++++ DATA IN THIS EXERCISE ++++

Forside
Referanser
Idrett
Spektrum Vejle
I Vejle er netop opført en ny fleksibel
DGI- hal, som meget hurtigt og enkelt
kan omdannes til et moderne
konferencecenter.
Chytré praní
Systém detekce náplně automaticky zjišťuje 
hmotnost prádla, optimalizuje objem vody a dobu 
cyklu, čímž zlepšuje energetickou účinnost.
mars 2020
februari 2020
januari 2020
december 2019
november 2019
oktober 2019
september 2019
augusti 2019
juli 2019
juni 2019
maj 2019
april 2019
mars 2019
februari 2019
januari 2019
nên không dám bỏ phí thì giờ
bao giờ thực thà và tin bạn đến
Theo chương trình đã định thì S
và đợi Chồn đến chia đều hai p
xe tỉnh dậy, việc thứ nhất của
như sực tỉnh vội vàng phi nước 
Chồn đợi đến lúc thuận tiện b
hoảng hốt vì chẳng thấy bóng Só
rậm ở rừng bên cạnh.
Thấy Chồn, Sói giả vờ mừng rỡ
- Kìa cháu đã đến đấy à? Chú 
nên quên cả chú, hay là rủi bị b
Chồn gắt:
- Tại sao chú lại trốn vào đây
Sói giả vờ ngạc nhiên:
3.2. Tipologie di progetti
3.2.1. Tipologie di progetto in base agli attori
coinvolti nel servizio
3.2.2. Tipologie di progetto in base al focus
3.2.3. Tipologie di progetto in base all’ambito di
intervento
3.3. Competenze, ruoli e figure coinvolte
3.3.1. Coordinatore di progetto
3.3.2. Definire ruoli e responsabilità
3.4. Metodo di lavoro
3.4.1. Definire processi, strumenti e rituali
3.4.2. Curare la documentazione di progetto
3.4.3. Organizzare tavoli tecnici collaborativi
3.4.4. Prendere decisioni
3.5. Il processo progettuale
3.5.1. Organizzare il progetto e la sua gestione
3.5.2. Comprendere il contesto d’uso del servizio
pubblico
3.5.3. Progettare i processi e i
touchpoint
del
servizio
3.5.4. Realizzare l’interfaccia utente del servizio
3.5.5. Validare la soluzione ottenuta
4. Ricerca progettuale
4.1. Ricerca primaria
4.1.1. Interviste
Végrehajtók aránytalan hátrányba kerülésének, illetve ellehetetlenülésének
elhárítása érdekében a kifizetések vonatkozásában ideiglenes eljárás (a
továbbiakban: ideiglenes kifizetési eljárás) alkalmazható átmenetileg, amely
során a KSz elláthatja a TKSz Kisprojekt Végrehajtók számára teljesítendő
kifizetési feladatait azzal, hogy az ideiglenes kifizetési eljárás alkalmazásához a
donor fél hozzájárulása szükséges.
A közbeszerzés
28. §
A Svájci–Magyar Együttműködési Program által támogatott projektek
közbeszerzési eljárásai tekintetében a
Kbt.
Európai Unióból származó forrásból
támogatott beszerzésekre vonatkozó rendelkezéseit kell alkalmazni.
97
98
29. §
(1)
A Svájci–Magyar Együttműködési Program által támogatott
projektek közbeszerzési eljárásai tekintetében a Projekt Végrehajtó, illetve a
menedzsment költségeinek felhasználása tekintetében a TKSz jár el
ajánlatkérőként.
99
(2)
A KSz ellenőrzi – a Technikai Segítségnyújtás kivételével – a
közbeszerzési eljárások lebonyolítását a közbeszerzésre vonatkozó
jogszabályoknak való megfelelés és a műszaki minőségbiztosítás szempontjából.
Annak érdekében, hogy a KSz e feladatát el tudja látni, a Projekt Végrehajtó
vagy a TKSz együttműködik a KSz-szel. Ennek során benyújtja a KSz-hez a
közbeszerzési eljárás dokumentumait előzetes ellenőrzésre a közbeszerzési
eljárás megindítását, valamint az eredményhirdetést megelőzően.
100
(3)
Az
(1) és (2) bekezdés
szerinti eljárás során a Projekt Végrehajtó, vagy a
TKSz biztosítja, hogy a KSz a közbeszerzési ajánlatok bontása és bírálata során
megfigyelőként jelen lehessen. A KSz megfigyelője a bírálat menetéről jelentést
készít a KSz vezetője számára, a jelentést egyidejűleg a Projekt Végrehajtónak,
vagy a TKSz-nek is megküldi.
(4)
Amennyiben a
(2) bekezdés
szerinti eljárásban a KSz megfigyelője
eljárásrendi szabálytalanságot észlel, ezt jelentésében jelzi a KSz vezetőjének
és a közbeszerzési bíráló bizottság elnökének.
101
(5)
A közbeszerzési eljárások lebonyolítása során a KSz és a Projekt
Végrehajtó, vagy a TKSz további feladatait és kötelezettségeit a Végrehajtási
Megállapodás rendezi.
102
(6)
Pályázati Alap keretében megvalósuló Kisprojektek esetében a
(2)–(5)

++++

- _EXERCISE PROMPT_
Copy the lines of the data above exactly as written, beginning with the line containing "3.4.3. Organizzare tavoli" and ending with the line containing "elhárítása érdekében a", and leave out all other lines.

- _ANSWER_
3.4.3. Organizzare tavoli tecnici collaborativi
3.4.4. Prendere decisioni
3.5. Il processo progettuale
3.5.1. Organizzare il progetto e la sua gestione
3.5.2. Comprendere il contesto d’uso del servizio
pubblico
3.5.3. Progettare i processi e i
touchpoint
del
servizio
3.5.4. Realizzare l’interfaccia utente del servizio
3.5.5. Validare la soluzione ottenuta
4. Ricerca progettuale
4.1. Ricerca primaria
4.1.1. Interviste
Végrehajtók aránytalan hátrányba kerülésének, illetve ellehetetlenülésének
elhárítása érdekében a kifizetések vonatkozásában ideiglenes eljárás (a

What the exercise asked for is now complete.